Archives Discussions

ekondis · ‎01-23-2016

Hello,

I'm doing some tests with a kernel that makes intensive use of multiply-add operations on double precision using a GCN GPU (i.e. R9-380X). The operations are not translated to multiply-add instructions but rather as separate multiplication and addition instructions. When the kernel is built using the -cl-mad-enable option the generated instructions are multiply-additions as intended in the first place. Why doesn't the compiler use multiply-addition instructions without using the aforementioned option? Isn't the multiply-addition instruction compliant with the IEEE-754 standard?

Thanks.

rampitec · ‎03-19-2016

Oh, I see what you mean. There are two kinds of fused multiply add operations: fma and mad/mac. Mad/mac are only available as f32 and yield exactly the same result as separate multiply and add. In turn fma can be f32 and f64 and has higher accuracy than separate operations. If you are using fma you may not get exactly the same result as if you do not. Then on some parts fma is also slower. Therefor mad/mac are generated by the compiler automatically for single precision, but fma for double precision only upon request.

View solution in original post

rampitec · ‎03-15-2016

FMA instruction is IEEE compliant. Even though -cl-mad-enable does not mandate compiler to use fma, in practice it should do so when it can see an opportunity provided the option.

Could you please share driver version you are using (clinfo command output) and full list of options supplied to the compiler?

Please also check that SW does not cache compiled binary and the recompilation actually happens with the new option supplied.

Also, how did you check you have no fma instructions generated?

Please note, if you want to make sure using fma instruction for a particular operation vs allowing compiler to use it when it chooses to do so, you can use OpenCL fma() builtin function.

ekondis · ‎03-19-2016

When I use the "-cl-mad-enable" then FMA instructions are generated as expected. The problem is when I omit this option.
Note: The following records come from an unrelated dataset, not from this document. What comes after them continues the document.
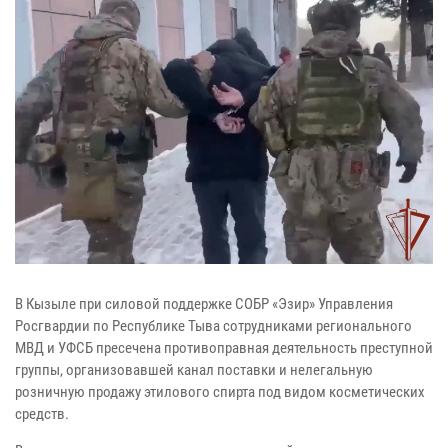
В Кызыле при силовой поддержке СОБР «Эзир» Управления
Росгвардии по Республике Тыва сотрудниками регионального
МВД и УФСБ пресечена противоправная деятельность преступной
группы, организовавшей канал поставки и нелегальную
розничную продажу этилового спирта под видом косметических
средств.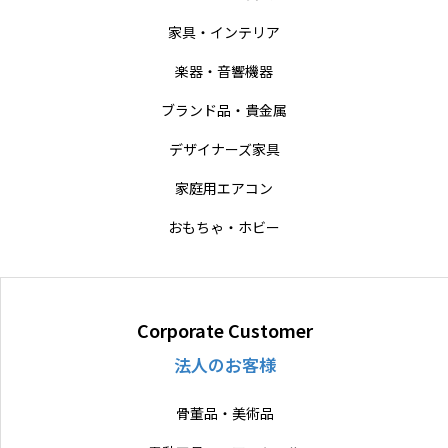
家具・インテリア
楽器・音響機器
ブランド品・貴金属
デザイナーズ家具
家庭用エアコン
おもちゃ・ホビー
Corporate Customer
法人のお客様
骨董品・美術品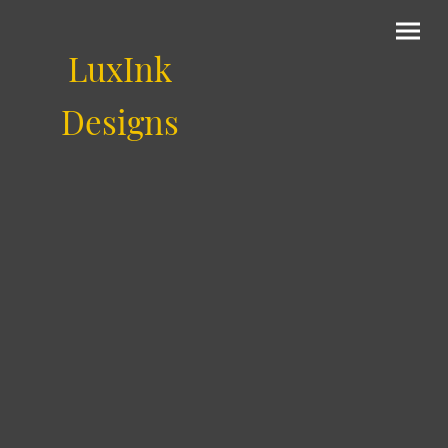
LuxInk
Designs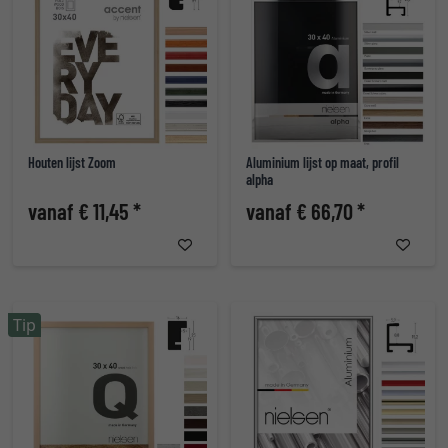
Houten lijst Zoom
Aluminium lijst op maat, profil
alpha
vanaf € 11,45 *
vanaf € 66,70 *
Tip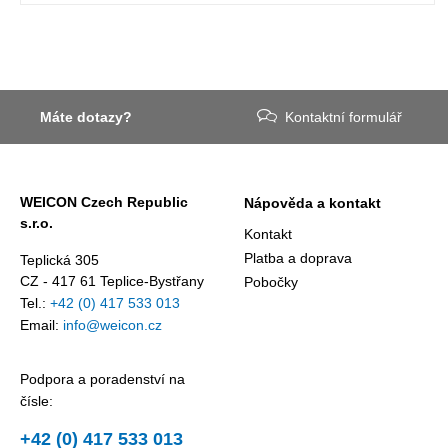
Máte dotazy?
Kontaktní formulář
WEICON Czech Republic
Nápověda a kontakt
s.r.o.
Kontakt
Platba a doprava
Teplická 305
CZ - 417 61 Teplice-Bystřany
Pobočky
Tel.:
+42 (0) 417 533 013
Email:
info@weicon.cz
Podpora a poradenství na
čísle:
+42 (0) 417 533 013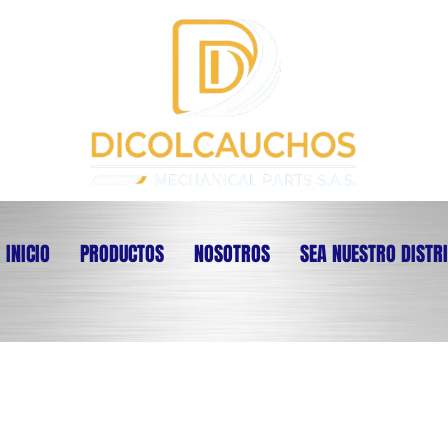
INICIO
PRODUCTOS
NOSOTROS
SEA NUESTRO DISTR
In that case only separate Add & mul instructions are generated and performance drops by ~33% (very compute intensive kernel). More specifically, I provide a part of the ISA code expressing the types of instructions used captured by using the "-save-temps" option:

By using "-cl-mad-enable":

...
  v_fma_f64     v[16:17], v[16:17], v[16:17], s[0:1]    // 000000000320: D1CC0010 00022110
  v_fma_f64     v[2:3], v[2:3], v[2:3], s[0:1]          // 000000000328: D1CC0002 00020502
  v_fma_f64     v[12:13], v[12:13], v[12:13], s[0:1]    // 000000000330: D1CC000C 0002190C
  v_fma_f64     v[4:5], v[4:5], v[4:5], s[0:1]          // 000000000338: D1CC0004 00020904
  v_fma_f64     v[10:11], v[10:11], v[10:11], s[0:1]    // 000000000340: D1CC000A 0002150A
  v_fma_f64     v[8:9], v[8:9], v[8:9], s[0:1]          // 000000000348: D1CC0008 00021108
  v_fma_f64     v[14:15], v[14:15], v[14:15], s[0:1]    // 000000000350: D1CC000E 00021D0E
  v_fma_f64     v[0:1], v[0:1], v[0:1], s[0:1]          // 000000000358: D1CC0000 00020100
  v_fma_f64     v[16:17], v[16:17], v[16:17], s[0:1]    // 000000000360: D1CC0010 00022110
  v_fma_f64     v[2:3], v[2:3], v[2:3], s[0:1]          // 000000000368: D1CC0002 00020502
  v_fma_f64     v[12:13], v[12:13], v[12:13], s[0:1]    // 000000000370: D1CC000C 0002190C
  v_fma_f64     v[4:5], v[4:5], v[4:5], s[0:1]          // 000000000378: D1CC0004 00020904
  v_fma_f64     v[10:11], v[10:11], v[10:11], s[0:1]    // 000000000380: D1CC000A 0002150A
  v_fma_f64     v[8:9], v[8:9], v[8:9], s[0:1]          // 000000000388: D1CC0008 00021108
...

Without using "-cl-mad-enable":

...
  v_mul_f64     v[10:11], v[10:11], v[10:11]            // 000000000280: D281000A 0002150A
  v_mul_f64     v[8:9], v[8:9], v[8:9]                  // 000000000288: D2810008 00021108
  v_add_f64     v[14:15], v[15:16], s[0:1]              // 000000000290: D280000E 0000010F
  v_add_f64     v[0:1], v[0:1], s[0:1]                  // 000000000298: D2800000 00000100
  v_add_f64     v[16:17], v[17:18], s[0:1]              // 0000000002A0: D2800010 00000111
  v_add_f64     v[2:3], v[2:3], s[0:1]                  // 0000000002A8: D2800002 00000102
  v_mul_f64     v[12:13], v[12:13], v[12:13]            // 0000000002B0: D281000C 0002190C
  v_mul_f64     v[4:5], v[4:5], v[4:5]                  // 0000000002B8: D2810004 00020904
  v_add_f64     v[10:11], v[10:11], s[0:1]              // 0000000002C0: D280000A 0000010A
  v_add_f64     v[8:9], v[8:9], s[0:1]                  // 0000000002C8: D2800008 00000108
  v_mul_f64     v[14:15], v[14:15], v[14:15]            // 0000000002D0: D281000E 00021D0E
  v_mul_f64     v[0:1], v[0:1], v[0:1]                  // 0000000002D8: D2810000 00020100
  v_mul_f64     v[16:17], v[16:17], v[16:17]            // 0000000002E0: D2810010 00022110
  v_mul_f64     v[2:3], v[2:3], v[2:3]                  // 0000000002E8: D2810002 00020502
...

The only compilation specific extra option used for the compilation was "-cl-std=CL1.1"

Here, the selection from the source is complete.